Here’s what really attracts rats: food & safe places to live.  Kinda like me.  I just want a nice meal and warm house to curl up in, and to not fight about how chickens are drawing rats to our town.  Rats are opportunistic feeders, and will eat anything that doesn’t eat them first.  The reason I can safely say that rats aren’t drawn to the chickens themselves is because chickens WOULD eat them first.  Don’t believe me?  Do a search for ‘chicken eats mouse’ or ‘chicken kills rat’, or watch this video (WARNING: mouse gets eaten) of a chicken snatching up a mouse and running off with it to eat it.  Chickens are mini-dinosaurs, and I firmly believe if they would eat people if they were bigger than us.

Photo credit: DAVID ZALAZNIK/JOURNAL STAR A rooster carries a mouse across a farmyard near Fairbury. http://blogs.pjstar.com/eye/2010/06/11/cmon-eat-it-its-justa-mouse-what-are-you-a-chicken/
Photo credit: DAVID ZALAZNIK/JOURNAL STAR A rooster carries a mouse across a farmyard near Fairbury.
http://blogs.pjstar.com/eye/2010/06/11/cmon-eat-it-its-justa-mouse-what-are-you-a-chicken/

Uncovered trash = rats.
Pet food outside = rats.
Fruit dropping on the ground from fruit trees = rats.
Untended compost heaps = rats.
Piles of lumber on the ground = rats.
Bird feeders = rats.
Untended veggie gardens = rats.
Dog poo = rats.

Know why you don’t see chickens on that list? Because rats are opportunists, not fighters. They’re not after chickens- a fully grown hen can mess up an average size wild rodent (chicks are another story, and great care should be taken to protect them). What they would be after, however, is the chicken’s food. That’s why our ordinance spells out that the feed must be contained, so as not to attract vermin.
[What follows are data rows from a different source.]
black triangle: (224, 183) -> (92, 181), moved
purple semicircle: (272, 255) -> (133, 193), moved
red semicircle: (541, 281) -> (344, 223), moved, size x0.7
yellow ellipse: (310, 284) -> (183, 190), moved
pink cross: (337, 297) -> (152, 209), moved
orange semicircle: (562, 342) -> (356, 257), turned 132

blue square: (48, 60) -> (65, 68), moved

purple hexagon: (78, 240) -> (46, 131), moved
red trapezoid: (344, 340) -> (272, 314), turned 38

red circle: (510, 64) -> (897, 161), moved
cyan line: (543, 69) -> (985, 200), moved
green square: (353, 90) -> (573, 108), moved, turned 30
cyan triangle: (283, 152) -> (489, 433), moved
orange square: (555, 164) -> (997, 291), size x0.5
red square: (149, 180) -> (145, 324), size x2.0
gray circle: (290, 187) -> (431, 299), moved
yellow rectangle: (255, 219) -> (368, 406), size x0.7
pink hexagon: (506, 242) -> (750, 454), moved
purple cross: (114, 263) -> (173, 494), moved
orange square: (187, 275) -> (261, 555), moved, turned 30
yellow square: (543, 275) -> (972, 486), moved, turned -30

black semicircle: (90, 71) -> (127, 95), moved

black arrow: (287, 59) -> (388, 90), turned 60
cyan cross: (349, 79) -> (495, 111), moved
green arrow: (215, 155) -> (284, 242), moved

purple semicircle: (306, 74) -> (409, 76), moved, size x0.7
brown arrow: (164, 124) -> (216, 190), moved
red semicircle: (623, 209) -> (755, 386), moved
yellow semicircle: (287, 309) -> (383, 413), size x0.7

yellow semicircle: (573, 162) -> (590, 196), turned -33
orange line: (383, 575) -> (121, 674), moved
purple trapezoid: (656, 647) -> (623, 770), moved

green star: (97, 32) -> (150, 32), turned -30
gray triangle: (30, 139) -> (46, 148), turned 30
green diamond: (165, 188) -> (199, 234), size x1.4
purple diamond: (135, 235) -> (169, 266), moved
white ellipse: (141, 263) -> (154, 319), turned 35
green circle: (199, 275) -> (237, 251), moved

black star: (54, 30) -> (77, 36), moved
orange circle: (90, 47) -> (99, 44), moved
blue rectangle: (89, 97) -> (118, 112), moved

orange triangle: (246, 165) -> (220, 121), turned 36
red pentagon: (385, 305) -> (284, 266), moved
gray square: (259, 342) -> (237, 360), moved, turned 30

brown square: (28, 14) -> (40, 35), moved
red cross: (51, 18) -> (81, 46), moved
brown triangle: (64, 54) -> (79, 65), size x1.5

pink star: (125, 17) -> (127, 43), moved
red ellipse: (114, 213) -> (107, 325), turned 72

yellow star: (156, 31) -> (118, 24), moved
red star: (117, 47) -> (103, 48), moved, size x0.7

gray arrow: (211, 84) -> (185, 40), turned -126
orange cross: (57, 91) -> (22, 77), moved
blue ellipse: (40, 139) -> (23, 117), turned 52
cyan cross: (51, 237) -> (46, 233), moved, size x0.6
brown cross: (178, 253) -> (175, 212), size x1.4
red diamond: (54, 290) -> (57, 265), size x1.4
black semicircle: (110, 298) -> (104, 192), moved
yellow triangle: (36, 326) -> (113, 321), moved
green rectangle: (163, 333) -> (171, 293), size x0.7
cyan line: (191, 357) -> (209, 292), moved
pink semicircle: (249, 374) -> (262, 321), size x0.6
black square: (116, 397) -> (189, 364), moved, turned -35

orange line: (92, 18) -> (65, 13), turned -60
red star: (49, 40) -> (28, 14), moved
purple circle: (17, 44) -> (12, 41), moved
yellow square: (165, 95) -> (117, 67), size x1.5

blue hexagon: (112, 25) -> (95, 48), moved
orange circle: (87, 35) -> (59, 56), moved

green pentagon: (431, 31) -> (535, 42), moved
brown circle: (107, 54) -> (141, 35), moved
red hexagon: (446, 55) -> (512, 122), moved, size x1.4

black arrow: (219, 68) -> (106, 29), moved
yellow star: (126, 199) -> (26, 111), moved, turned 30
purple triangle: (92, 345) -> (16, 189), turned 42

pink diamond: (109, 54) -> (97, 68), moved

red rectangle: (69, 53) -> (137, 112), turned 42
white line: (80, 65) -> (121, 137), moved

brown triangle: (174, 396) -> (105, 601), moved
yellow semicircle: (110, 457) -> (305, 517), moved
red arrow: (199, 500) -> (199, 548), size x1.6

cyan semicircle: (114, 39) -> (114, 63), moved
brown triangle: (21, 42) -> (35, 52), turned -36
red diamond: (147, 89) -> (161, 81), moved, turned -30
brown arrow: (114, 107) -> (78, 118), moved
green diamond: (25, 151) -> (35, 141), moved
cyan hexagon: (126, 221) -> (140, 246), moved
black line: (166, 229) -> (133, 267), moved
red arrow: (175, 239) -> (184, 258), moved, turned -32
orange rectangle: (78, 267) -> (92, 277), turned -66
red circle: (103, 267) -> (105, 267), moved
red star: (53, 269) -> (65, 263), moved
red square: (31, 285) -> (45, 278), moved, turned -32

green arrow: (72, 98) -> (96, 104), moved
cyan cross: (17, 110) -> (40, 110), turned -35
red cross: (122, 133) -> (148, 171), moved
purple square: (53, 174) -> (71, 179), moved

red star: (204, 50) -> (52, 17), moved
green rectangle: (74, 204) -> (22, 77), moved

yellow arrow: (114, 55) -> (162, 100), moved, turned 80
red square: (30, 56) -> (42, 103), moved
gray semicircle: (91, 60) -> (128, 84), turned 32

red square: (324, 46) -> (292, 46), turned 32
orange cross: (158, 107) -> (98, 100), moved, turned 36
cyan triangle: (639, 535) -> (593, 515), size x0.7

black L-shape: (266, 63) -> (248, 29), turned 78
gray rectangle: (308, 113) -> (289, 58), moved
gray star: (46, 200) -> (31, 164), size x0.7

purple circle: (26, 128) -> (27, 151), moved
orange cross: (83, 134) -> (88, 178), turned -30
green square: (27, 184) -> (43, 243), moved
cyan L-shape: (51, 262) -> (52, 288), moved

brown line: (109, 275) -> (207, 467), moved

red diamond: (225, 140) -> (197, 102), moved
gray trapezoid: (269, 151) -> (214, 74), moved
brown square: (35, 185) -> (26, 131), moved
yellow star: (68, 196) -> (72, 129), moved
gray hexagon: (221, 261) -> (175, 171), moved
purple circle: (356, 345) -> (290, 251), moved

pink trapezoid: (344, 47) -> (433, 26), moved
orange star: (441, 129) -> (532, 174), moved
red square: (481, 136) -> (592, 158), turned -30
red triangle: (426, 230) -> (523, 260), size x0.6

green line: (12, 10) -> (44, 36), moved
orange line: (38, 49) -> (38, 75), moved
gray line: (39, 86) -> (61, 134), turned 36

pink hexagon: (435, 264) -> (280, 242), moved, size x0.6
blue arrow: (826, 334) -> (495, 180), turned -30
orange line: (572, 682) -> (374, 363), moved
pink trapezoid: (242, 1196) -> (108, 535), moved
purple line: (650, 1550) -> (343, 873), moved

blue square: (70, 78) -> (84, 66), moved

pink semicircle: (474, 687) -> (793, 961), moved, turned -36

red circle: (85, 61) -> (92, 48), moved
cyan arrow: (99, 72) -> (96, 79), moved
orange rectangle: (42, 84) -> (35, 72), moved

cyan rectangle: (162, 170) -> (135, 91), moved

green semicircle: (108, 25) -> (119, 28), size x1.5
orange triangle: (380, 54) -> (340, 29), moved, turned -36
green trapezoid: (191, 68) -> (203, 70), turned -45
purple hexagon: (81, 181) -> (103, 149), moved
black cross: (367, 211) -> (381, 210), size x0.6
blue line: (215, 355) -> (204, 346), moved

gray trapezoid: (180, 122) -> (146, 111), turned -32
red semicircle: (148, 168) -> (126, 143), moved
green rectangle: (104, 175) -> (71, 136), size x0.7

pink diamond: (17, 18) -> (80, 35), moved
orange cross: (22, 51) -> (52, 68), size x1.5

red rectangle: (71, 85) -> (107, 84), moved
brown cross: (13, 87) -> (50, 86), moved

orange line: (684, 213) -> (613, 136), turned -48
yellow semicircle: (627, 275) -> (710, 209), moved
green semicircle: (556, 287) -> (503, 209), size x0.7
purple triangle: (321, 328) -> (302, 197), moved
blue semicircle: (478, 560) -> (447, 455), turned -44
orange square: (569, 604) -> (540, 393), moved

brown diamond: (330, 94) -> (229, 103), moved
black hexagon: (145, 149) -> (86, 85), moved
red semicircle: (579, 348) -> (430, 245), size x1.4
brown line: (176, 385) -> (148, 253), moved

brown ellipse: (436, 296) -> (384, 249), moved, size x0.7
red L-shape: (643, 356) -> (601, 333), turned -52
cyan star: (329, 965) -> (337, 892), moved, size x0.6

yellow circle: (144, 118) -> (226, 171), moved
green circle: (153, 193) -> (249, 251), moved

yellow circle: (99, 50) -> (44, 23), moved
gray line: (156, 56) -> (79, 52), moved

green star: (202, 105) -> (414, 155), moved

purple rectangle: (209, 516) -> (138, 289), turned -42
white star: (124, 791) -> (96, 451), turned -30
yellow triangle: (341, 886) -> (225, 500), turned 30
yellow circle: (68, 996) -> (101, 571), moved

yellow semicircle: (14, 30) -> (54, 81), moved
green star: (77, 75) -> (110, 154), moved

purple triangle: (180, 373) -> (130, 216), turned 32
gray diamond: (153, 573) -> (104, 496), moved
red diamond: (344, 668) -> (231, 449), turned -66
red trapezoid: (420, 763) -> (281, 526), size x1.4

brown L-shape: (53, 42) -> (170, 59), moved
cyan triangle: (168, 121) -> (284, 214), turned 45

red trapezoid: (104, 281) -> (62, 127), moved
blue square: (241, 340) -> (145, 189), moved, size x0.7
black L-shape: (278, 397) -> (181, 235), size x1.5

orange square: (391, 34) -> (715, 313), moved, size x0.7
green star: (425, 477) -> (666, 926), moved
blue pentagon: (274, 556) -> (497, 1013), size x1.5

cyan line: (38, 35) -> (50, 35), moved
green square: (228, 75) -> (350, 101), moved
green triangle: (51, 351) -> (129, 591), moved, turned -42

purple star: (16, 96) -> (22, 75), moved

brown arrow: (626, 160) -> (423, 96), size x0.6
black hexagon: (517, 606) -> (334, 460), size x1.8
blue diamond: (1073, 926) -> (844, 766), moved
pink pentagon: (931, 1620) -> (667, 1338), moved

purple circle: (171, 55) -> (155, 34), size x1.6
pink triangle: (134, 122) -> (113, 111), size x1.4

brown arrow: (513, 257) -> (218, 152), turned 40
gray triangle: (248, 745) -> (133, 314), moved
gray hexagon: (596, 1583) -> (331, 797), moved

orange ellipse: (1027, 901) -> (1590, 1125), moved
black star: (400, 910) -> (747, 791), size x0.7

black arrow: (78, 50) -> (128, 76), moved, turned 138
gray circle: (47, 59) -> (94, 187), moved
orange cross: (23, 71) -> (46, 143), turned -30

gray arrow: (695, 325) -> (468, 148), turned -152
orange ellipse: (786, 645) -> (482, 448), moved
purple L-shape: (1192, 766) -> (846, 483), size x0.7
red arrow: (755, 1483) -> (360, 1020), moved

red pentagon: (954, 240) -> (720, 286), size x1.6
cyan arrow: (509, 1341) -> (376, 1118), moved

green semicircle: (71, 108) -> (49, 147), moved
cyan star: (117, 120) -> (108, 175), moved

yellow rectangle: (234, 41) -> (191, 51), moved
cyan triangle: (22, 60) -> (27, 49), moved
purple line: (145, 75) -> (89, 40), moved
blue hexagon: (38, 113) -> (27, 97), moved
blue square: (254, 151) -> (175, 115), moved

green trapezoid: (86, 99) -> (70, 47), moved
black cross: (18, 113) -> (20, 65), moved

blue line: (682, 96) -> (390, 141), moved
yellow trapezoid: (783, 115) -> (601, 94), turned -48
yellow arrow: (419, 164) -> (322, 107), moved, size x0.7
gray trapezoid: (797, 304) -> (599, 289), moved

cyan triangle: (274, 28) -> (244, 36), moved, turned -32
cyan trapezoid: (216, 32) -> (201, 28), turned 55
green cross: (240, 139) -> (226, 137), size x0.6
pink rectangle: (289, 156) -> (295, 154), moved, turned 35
With proper management of stored food/uneaten food, this doesn’t become an issue.  We’ve seen a far greater issue with unsecured dumpsters in the downtown Ferndale area attracting & feeding rats than we’ll ever have to contend with in properly maintained residential areas.

If you are a chicken keeper, or want to become one, you need to know that rodents are a POTENTIAL problem.  You address this by making sure nothing can get into your coop either by tunneling or climbing (rats will do both), and that feed is secured nightly.

Rats can fall from a height of 50 feet without getting hurt. Rats can jump three feet in the air from a flat surface and leap more than four feet horizontally. Rats can chew through lead, cinder block, and aluminum sheeting.  They’re amazingly smart & tenacious, and if they can get into your coop to eat the chicken feed, they will.  Again, this isn’t the fault of the chicken- rats would just as soon come into your house and eat your groceries, if they could find a way in.

If anyone in Ferndale has reason to believe they have rats, I urge you to contact me directly if you need help ridding your property of them.  Many people have suggested releasing hawks in the area to combat the rodent population; the problem with that is that hawks hunt during the day, and rats come out at dusk and are active throughout the night.  Your best course of action is snap traps or electric traps- they’re quick and effective, and don’t create secondary issues of poisoning in the food chain like rat poison does.